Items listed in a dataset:
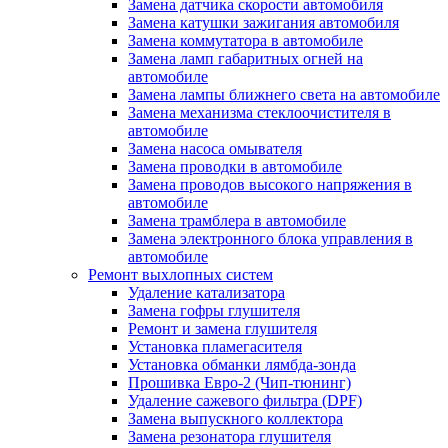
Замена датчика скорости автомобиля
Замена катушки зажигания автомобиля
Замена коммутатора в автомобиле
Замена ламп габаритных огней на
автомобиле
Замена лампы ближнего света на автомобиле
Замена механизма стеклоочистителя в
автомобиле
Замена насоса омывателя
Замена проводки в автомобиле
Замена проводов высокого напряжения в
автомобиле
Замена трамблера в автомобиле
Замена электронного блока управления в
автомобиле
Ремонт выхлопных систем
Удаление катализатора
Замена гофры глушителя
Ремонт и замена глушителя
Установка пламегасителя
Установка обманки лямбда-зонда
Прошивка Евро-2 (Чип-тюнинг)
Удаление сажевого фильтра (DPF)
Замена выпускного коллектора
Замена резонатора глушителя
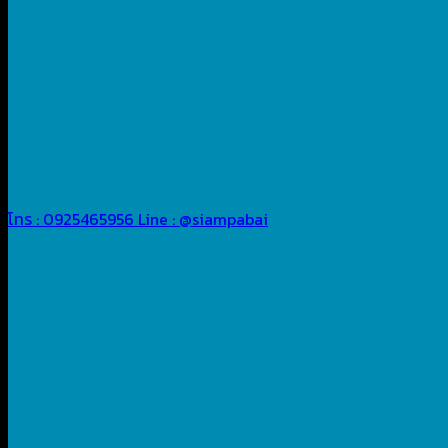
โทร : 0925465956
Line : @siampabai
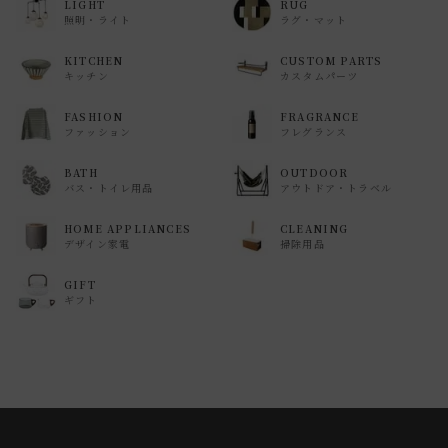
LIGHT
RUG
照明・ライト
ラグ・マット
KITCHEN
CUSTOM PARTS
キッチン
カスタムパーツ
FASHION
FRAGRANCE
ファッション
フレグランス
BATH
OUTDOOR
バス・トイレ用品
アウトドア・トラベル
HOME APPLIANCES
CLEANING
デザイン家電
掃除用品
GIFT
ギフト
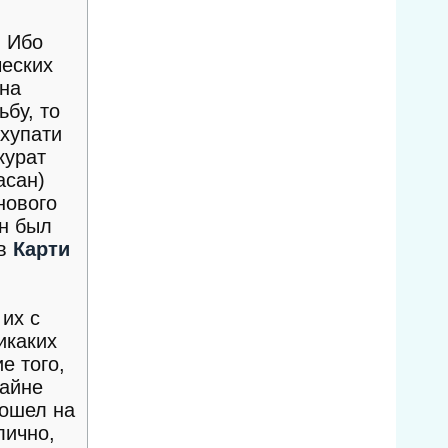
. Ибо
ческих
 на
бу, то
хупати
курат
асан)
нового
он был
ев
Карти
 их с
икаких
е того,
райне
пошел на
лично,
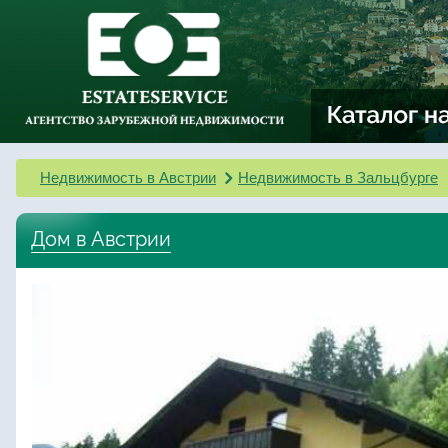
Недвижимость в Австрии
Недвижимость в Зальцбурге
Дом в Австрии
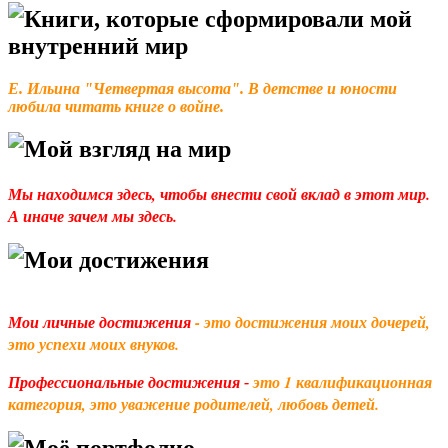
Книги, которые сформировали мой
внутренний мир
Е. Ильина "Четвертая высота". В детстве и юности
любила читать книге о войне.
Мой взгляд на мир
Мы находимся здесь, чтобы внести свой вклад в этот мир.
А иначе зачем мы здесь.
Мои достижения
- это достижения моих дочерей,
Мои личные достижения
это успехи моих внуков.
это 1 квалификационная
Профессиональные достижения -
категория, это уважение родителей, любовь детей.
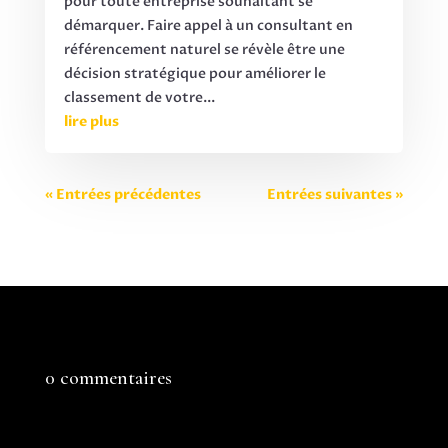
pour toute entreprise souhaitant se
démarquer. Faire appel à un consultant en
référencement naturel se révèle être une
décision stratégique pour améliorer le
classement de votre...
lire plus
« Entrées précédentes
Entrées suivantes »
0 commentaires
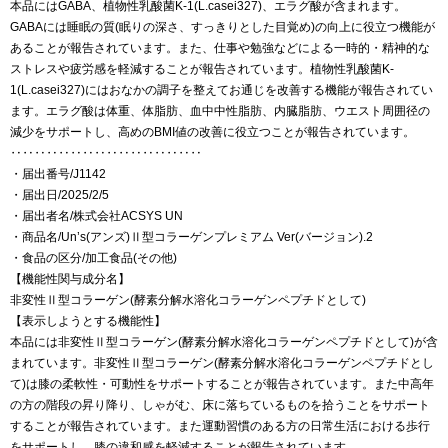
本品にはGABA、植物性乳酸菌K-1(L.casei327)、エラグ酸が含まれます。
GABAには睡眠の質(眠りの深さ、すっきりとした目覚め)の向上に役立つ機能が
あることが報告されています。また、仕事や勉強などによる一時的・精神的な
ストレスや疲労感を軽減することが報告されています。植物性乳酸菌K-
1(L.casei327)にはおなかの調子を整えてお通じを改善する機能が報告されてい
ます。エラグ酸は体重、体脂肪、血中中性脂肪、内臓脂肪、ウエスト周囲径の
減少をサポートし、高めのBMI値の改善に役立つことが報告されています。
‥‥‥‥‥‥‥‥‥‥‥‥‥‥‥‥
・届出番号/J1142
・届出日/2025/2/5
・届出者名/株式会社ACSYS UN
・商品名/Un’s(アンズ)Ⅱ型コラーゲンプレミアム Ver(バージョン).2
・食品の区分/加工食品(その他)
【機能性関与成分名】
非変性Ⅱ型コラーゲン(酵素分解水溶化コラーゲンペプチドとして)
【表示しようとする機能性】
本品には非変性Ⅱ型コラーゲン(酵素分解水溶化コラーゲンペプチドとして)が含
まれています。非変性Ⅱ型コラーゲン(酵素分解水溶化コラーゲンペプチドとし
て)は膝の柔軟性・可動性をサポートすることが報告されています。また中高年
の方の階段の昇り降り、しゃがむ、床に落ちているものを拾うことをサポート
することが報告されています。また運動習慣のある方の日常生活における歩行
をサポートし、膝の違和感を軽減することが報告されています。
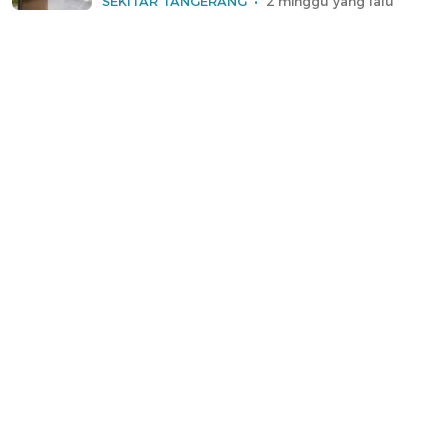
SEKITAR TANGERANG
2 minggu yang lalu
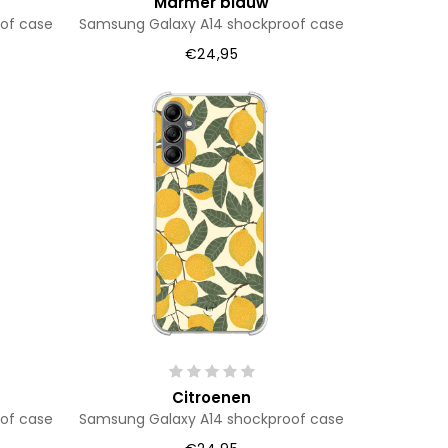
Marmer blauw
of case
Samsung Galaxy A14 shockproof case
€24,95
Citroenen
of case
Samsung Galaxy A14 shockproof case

→ **How to complete this task**
Nothing but a number should be given: the count of lines above that include the string "植物性乳酸菌K".

→ **Answer for this exercise**
2